WHAT THIS TASK INVOLVES – Restate, word for word and with nothing added, the lines from the one containing "unseren Katalog!" through the last line of the material below.

PROVIDED RECORDS –
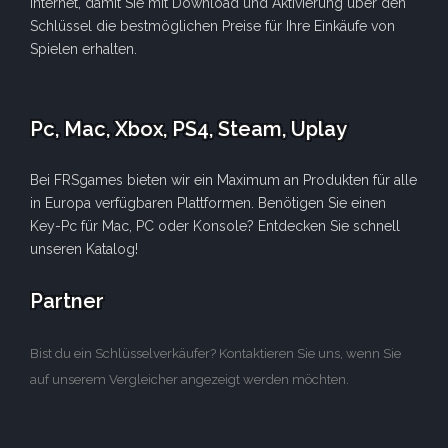
Internet, damit Sie mit Download und Aktivierung über den
Schlüssel die bestmöglichen Preise für Ihre Einkäufe von
Spielen erhalten.
Pc, Mac, Xbox, PS4, Steam, Uplay
Bei FRSgames bieten wir ein Maximum an Produkten für alle
in Europa verfügbaren Plattformen. Benötigen Sie einen
Key-Pc für Mac, PC oder Konsole? Entdecken Sie schnell
unseren Katalog!
Partner
Bist du ein Schlüsselverkäufer? Kontaktieren Sie uns, wenn Sie
auf unserem Vergleicher angezeigt werden möchten.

TASK SOLUTION –
unseren Katalog!
Partner
Bist du ein Schlüsselverkäufer? Kontaktieren Sie uns, wenn Sie
auf unserem Vergleicher angezeigt werden möchten.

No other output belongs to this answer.